Saturday, April 26, 2008
The Diaries of Dawn Powell
Across the continent and around the world countless men and women have written diaries and journals. Their styles and contents are as varied as the writers themselves. The reasons for keeping diaries is also diverse. The diarists' insistence on asserting their own personal voices reflects a picture of their lives, hopes, fears, and disappointments. Diaries also show glimpses into the pastor history of the author and oftentimes provides readers with a written account of what was happening in the world at the time of the writings. The recent discoveries of The Diaries of Dawn Powell has given rebirth to her long-forgotten novels as well as many of her other written works. Since the publication of her diaries, public interest has also risen in Powell's personal, professional and social life. Tim Page, the compiler and editor of Powell's diaries says, "The hope is that their publication may spark greater interest in a neglected and misunderstood figure in American letters. They have extraordinary value as autobiography, literature, social history and psychological case study."
Powell had a difficult time selling her novels during her life because she refused to give in to the popular, fluffy story lines that people seemed to want during the Depression years. Powell had written several novels and numerous stories for the New Yorker magazine and other popular magazines. She had one novel, Dance Night, that sold fairly well, but she had a difficult time motivating herself to finish other works to be published. Throughout her diaries, Powell expresses knowledge of the causes of her lack of ambition. Page has discovered, through her diaries that she placed truth on paper for others to find after she was gone. He tells us "heavy drinking that was debilitating at times, recurrent and often mysterious health problems, and what might now be described as bi-polar personality disorder, contributed to this lack of ambition. However, it is amazing that she could still write as well as she did, considering the emotional and physical problems she had to deal with.

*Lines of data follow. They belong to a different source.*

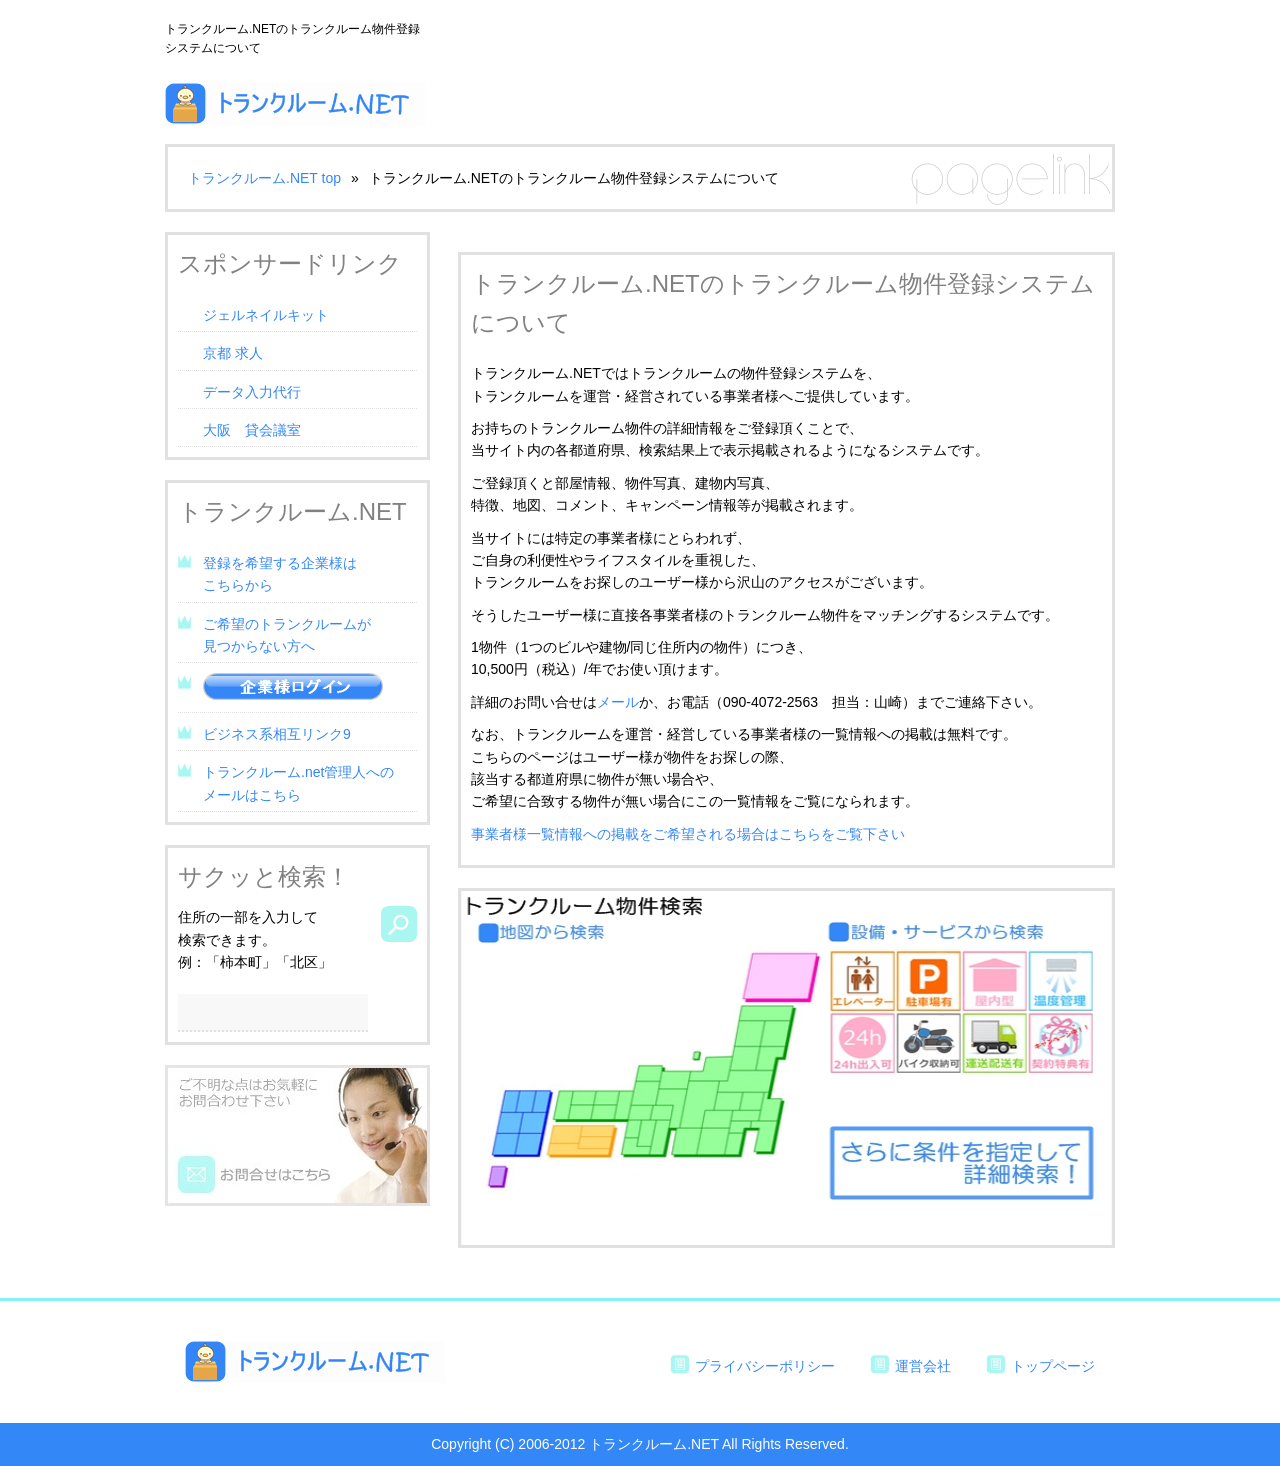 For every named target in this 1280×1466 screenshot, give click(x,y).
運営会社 (923, 1366)
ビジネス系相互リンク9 (277, 734)
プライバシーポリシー (765, 1366)
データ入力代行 (252, 392)
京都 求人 (233, 353)
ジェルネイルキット (266, 315)
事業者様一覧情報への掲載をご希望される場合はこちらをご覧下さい (688, 834)
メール (618, 702)
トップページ (1053, 1366)
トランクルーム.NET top (264, 178)
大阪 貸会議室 (252, 430) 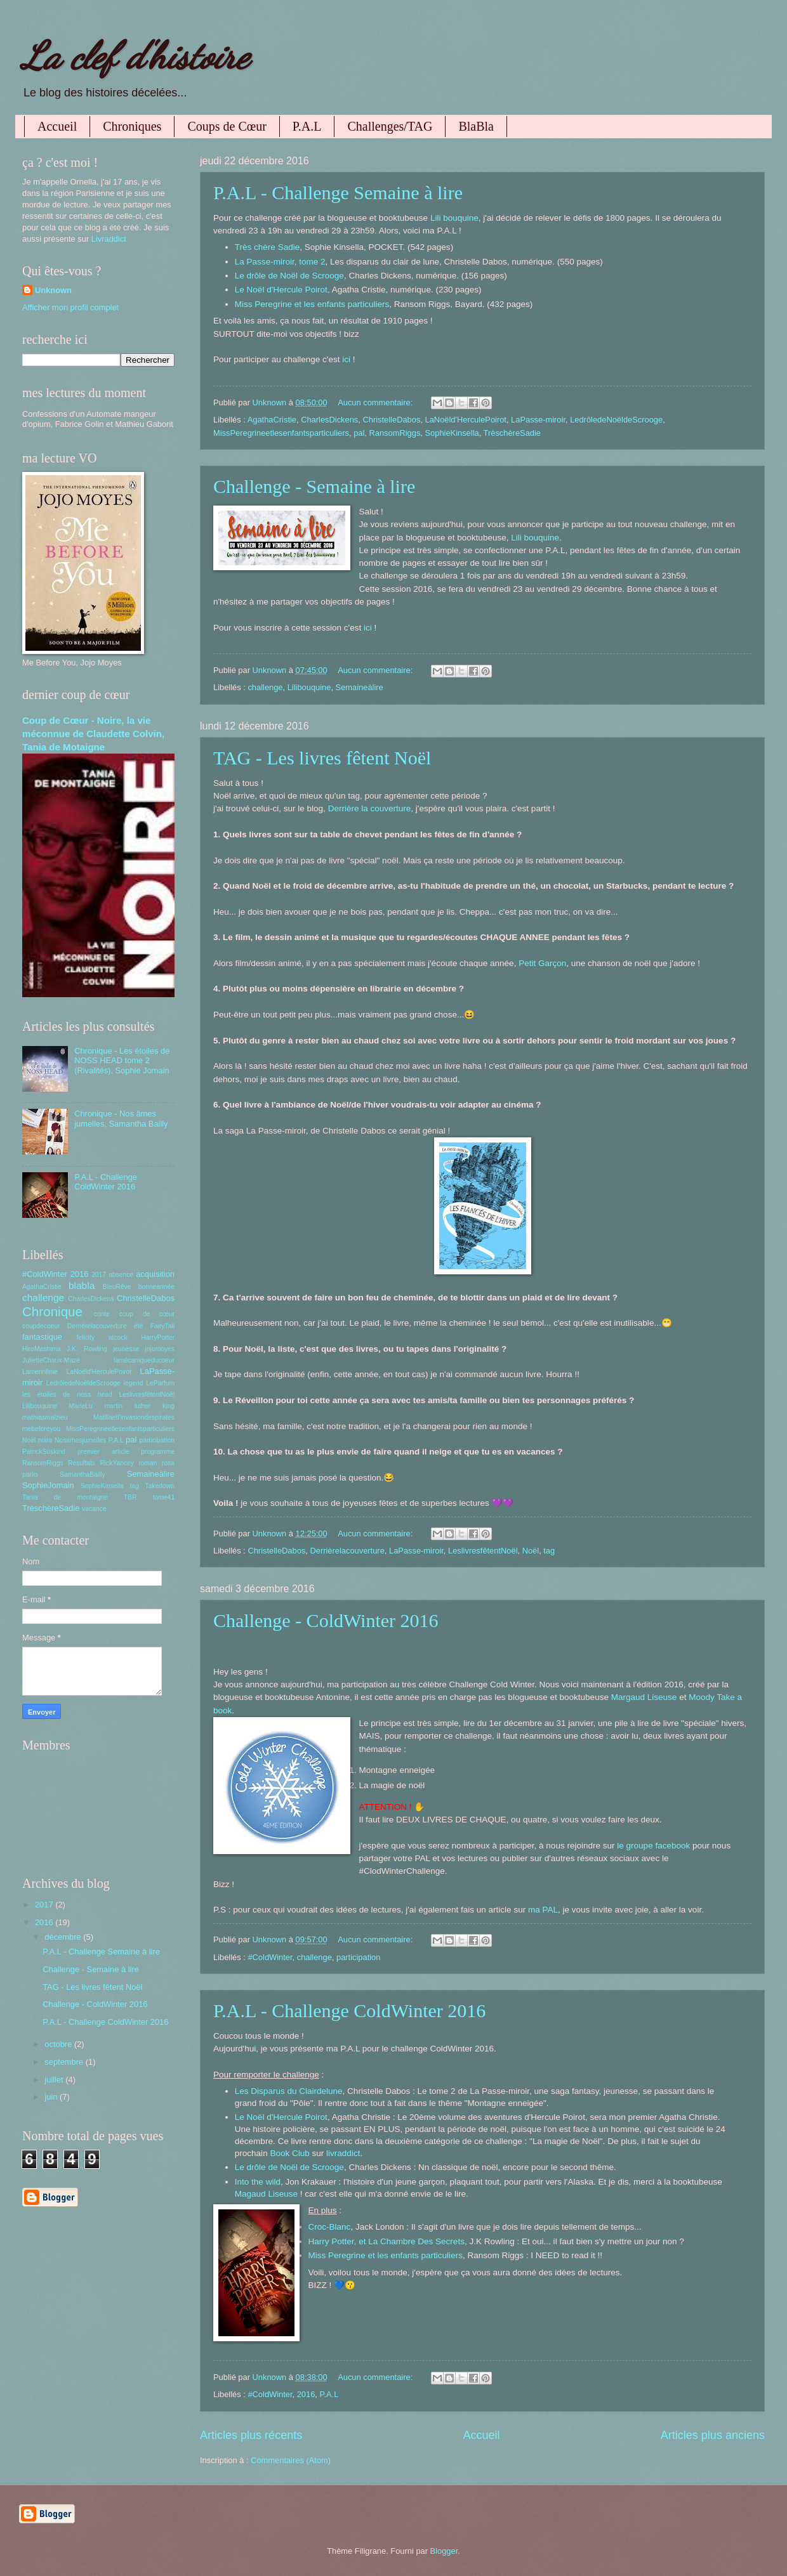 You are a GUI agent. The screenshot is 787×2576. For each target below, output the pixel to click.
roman (147, 1463)
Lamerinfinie (40, 1371)
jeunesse (126, 1348)
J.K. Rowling (87, 1348)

Powell's frustration with writing for popular public are reflected in her diaries again and again. After analyzing her beliefs about writing and how they contributed to her money problems, Powell finally decided to write what the public wanted. Se commits to her diary alone that she was not happy about it. "A sincere symphony from a serious composer is nothing -- but one from a celebrity is something else again. From now on, by God, I am determined to distort every thought into tawdry easy lines the world can applaud."
Giving the public what they want too often requires one to sell out on his or her own principles.
Nadine Gordimer is a South African writer, political activist and winner of the Nobel Prize for Literature in 1991. Her writing has long dealt with moral and racial issues, particularly apartheid in South Africa. She was active in the anti-apartheid movement, joining the African National Congress during the days when the organization was banned. She has recently been active in HIV/AIDS causes.
The sixteen stories in this collection, like most of Gordimer’s work, take readers beneath the surface and cliches, beyond news reports, international maneuvering, and daily violence to the hearts of those who suffer from, fight against, tolerate, ignore, or promote the injustices of apartheid.
The title story, Jump is about rites of passage. A safe house holds a willing confessor (the public head of a rebel organization) to the atrocities of a regime planning to bring down, or destabilize, the legitimate black government. He has long since outlived his usefulness, as he's repeated his story again and again to the world's press, publicly explaining the questions about why he finance a brutal campaign that tried to overthrow the government, and why he supported a secret army that burned villages, killed indiscriminately. His answer, painfully related, is the horror story that is Jump. Heading up the rebel army, he saw the conflict for his country in terms of pins pushed forward on a map, in euphemisms that disguised the reality of the bloody and brutal conflict.
Gordimer accomplishes several things in this story. She draws a parallel between the rite of passage inherent in making a first jump in parachute school, and that of ending his life after unburdening a soul ravaged by the knowledge of what had been done to people in his name. The irony of his final jump would be that he would be jumping into the midst of a ghetto, filled with children made orphans, and men and women who bore the physical and mental scars of years of internal conflict, made possible by him.
The other stories in this volume are about the various ways such as change, acceptance, avoidance in which individuals cope with the society they live in.
I strongly recommend this book. It is an excellent read and I can see why Gordimer is so deserving of the Nobel Prize.